Henry, there are no positive mutations which involve a new limb or organ. So where did all the new limbs and organs come from over the past 500 million years?

Anonymous said...

There are. At the early stage in the development of the embryo, body form can be significantly altered by just a single gene. Usually they are freaks but occasionally they are beneficial. A mutation of these control genes can cause extra limbs can appear or disappear in a single generation.

jewish philosopher said...

Do you know of anyone with an original physically visible mutation which gave him a reproductive advantage?

Anonymous said...

Twelve working fingers are not all that unusual. You might have a good career as a concert pianist, earn lots of money and be able to have lots of children, some of whom would also have twelve fingers and in time their descendants might dominate the entire classical piano scene.

Lots of domestic plants and animals have mutations which give them a reproductive advantage as people select them and breed more of them.

Industrial melanism is an advantage to insects which live in smoky environments as they are less likely to be picked off and eaten.

You get all sorts of variations and mutations in the wild which are advantageous in different situations.

What is your problem with this notion?

Anonymous said...

You're getting your ass kicked here JP.

jewish philosopher said...

Goat, my ass is in prime condition, thank you.

Henry, what I would like to see is an example of one, just one, human being born within the past century who has:
- a new original genetic mutation
- which is visible to the naked eye and
- which clearly helped him have more children.

According to evolutionists, such people should be born all the time, or at least once in a while. Such individuals are engines who have changed bacteria into eagles, elephants and oak trees. But, out of what, 10 billion people, there are none. Suspicious isn't it?

Anonymous said...

Why does the mutation have to be visible to the native eye? And why restrict to a single species?

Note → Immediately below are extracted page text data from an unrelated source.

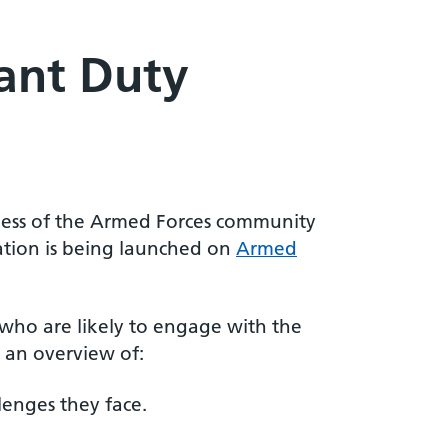
ant Duty
ness of the Armed Forces community
ation is being launched on
Armed
y who are likely to engage with the
 an overview of:
enges they face.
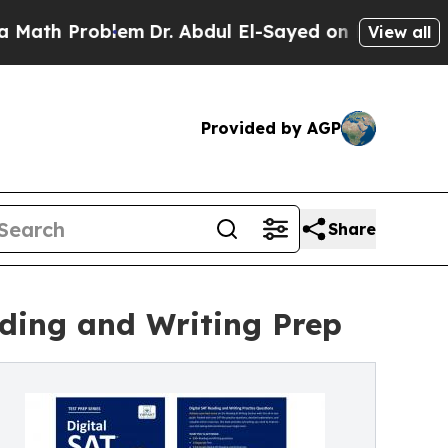
Problem
Dr. Abdul El-Sayed on Historic Michigan W
View all
Provided by AGP
Share
ading and Writing Prep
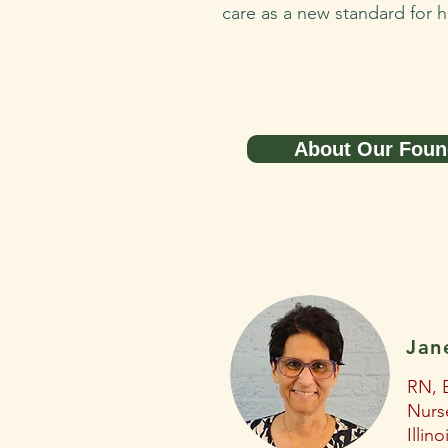
care as a new standard for h
About Our Foun
Jan
RN, 
Nurs
Illino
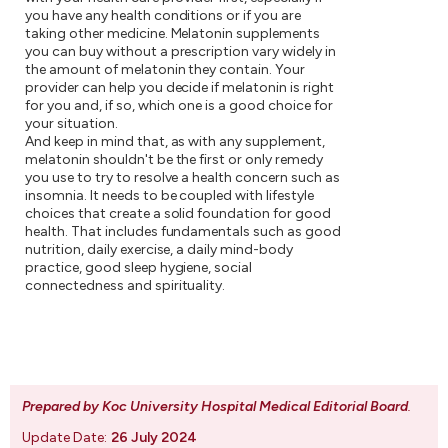
you have any health conditions or if you are
taking other medicine. Melatonin supplements
you can buy without a prescription vary widely in
the amount of melatonin they contain. Your
provider can help you decide if melatonin is right
for you and, if so, which one is a good choice for
your situation.
And keep in mind that, as with any supplement,
melatonin shouldn't be the first or only remedy
you use to try to resolve a health concern such as
insomnia. It needs to be coupled with lifestyle
choices that create a solid foundation for good
health. That includes fundamentals such as good
nutrition, daily exercise, a daily mind-body
practice, good sleep hygiene, social
connectedness and spirituality.
Prepared by Koc University Hospital Medical Editorial Board
.
Update Date:
26 July 2024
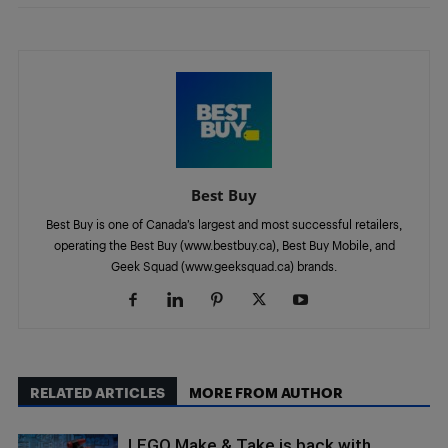
Best Buy
Best Buy is one of Canada’s largest and most successful retailers,
operating the Best Buy (www.bestbuy.ca), Best Buy Mobile, and
Geek Squad (www.geeksquad.ca) brands.
RELATED ARTICLES
MORE FROM AUTHOR
LEGO Make & Take is back with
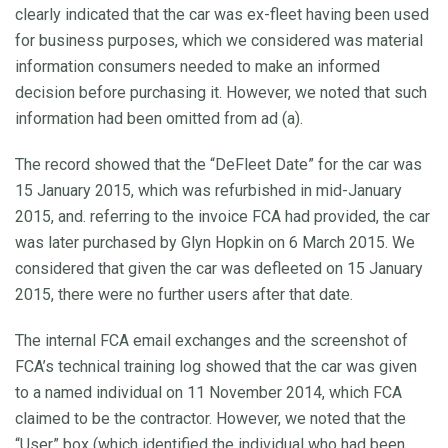
clearly indicated that the car was ex-fleet having been used
for business purposes, which we considered was material
information consumers needed to make an informed
decision before purchasing it. However, we noted that such
information had been omitted from ad (a).
The record showed that the “DeFleet Date” for the car was
15 January 2015, which was refurbished in mid-January
2015, and. referring to the invoice FCA had provided, the car
was later purchased by Glyn Hopkin on 6 March 2015. We
considered that given the car was defleeted on 15 January
2015, there were no further users after that date.
The internal FCA email exchanges and the screenshot of
FCA’s technical training log showed that the car was given
to a named individual on 11 November 2014, which FCA
claimed to be the contractor. However, we noted that the
“User” box (which identified the individual who had been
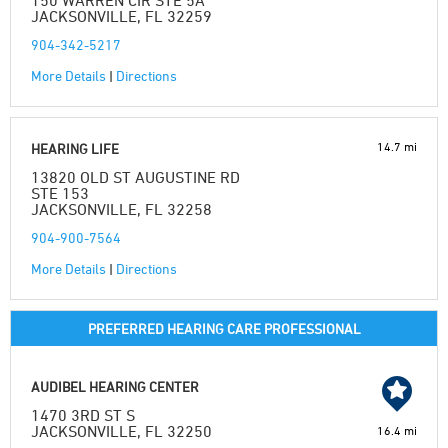
150 WARREN CIR STE 5A
JACKSONVILLE, FL 32259
904-342-5217
More Details
|
Directions
14.7 mi
HEARING LIFE
13820 OLD ST AUGUSTINE RD
STE 153
JACKSONVILLE, FL 32258
904-900-7564
More Details
|
Directions
PREFERRED HEARING CARE PROFESSIONAL
AUDIBEL HEARING CENTER
1470 3RD ST S
JACKSONVILLE, FL 32250
16.4 mi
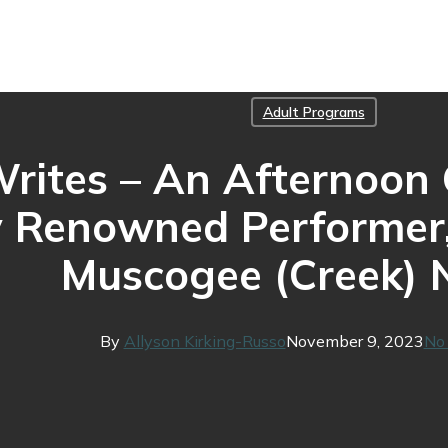
Adult Programs
ites – An Afternoon C
y Renowned Performer,
Muscogee (Creek) 
By
Allyson Kirking-Russo
November 9, 2023
No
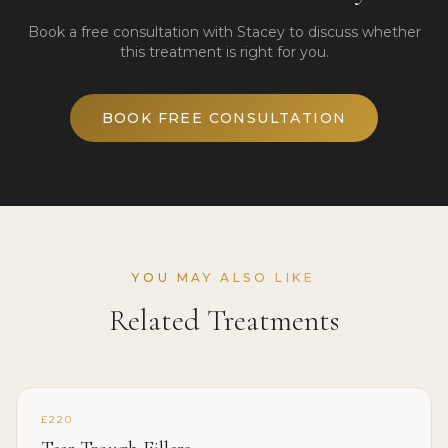
Book a free consultation with Stacey to discuss whether
this treatment is right for you.
BOOK FREE CONSULTATION
YOU MAY ALSO LIKE
Related Treatments
£220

In any case some parameters are determined by environment plus a complex of genes eg height.

There will undoubtedly have been mutations and genetic variations with survival value in some circumstances. Though since human society has culture, physical characterists are less important than mental ones, which cannot be seen, and nor can mutations at the cellular level which are important even though they cannot be detected except under the microscope or through biochemical assay.

That said, I suspect that white skin colouration will tend to die out in populations in some parts of the world, and dark skin colouration elsewhere as there are definite advantages of different skin colours according to climatic conditions.

jewish philosopher said...

The type of mutation which I have described is exactly the thing which has allegedly created all complex life on earth over the past 600 million years or so. Yet even within billions of members of the species about which we know the most, such mutations never occur. This alone should prove evolution is false.

Anonymous said...

There are lots of quite recent visible human mutations, if you bother to think about the matter. Red hair. Milky white skin. The latter stops children getting rickets. The former is something people find sexually attractive, so both have survival value.

The species we know the most about is the fruit fly. The produce dramatic mutations and transformations in body form. And haven't you ever kept tadpoles which start off fish-like with gills and grow four limbs and lungs and lose their tails?

jewish philosopher said...

Red hair is not a new mutation, it's just a different variety which has all along been there. For a bacterium to become a blue whale, there have a to be a lot of very new, very visible mutations occuring. Yet in nature we find none.

Anonymous said...

You are shifting your ground. And red hair in humans is quite recent. Red-haired variants of the MC1R gene probably arose about 20-40 000 years ago. Except in cloudy environments it is a disadvantage, but it goes with the milky white skin which makes the most of UV to produce vitamin D.

If you do not accept the young earth idea, there is bags of time for a single celled creature to evolve into all the things we have today. And there are perfectly plausible mechanisms for this.